Circa 2004 I remember realising the novel idea of slowing down a vehicle with an electric generator, rather than disc brakes…

However, I soon discovered that it was known as “regenerative braking” and was being introduced into many modern hybrid vehicles

I still remember the incredible feeling of thinking of an invention that I’d never seen or heard of…


I sat in the Australian outback with a pencil and a block of paper, and discovered a way of mapping n-dimensional geometries in the permutations of a braid.

I also invented a set of fuzzy logic functions based on the powers of i, and also invented some "shhh!" things, which might some day become commercially important to me


A six instruction triangle/point collision test algorithm on the ARM 2 instruction set. That was fun.


In my life, I have invented the holographic lens, bicycles and network cables.

Sadly, as I arrived at each invention and contemplated it, I realised it had already been invented.

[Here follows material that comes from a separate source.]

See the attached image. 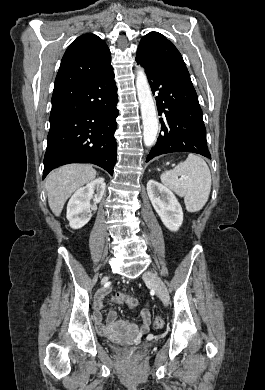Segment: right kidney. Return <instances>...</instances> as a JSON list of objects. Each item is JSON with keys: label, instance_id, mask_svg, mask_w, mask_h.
Here are the masks:
<instances>
[{"label": "right kidney", "instance_id": "obj_1", "mask_svg": "<svg viewBox=\"0 0 265 390\" xmlns=\"http://www.w3.org/2000/svg\"><path fill=\"white\" fill-rule=\"evenodd\" d=\"M104 178H98L88 183L85 187L78 189L70 198L67 205L66 217L72 229H80L86 225L91 218V204L99 203L105 191Z\"/></svg>", "mask_w": 265, "mask_h": 390}]
</instances>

I "discovered" negative numbers in 2nd grade while reading those top down arithmetic problems incorrectly. Seems RPN was my goto assumption.

Like:

4

-

3

=

-1


i implemented a simpler version of dijkstra algorithm during second semester of our my electrical engineering degree to navigate the robot through a maze using arduino uno and some sensors, only to be taught about it in next semester. i remember thinking in class, that can't be it. there must be something more to this. of course i couldn't come up with all the related maths but still.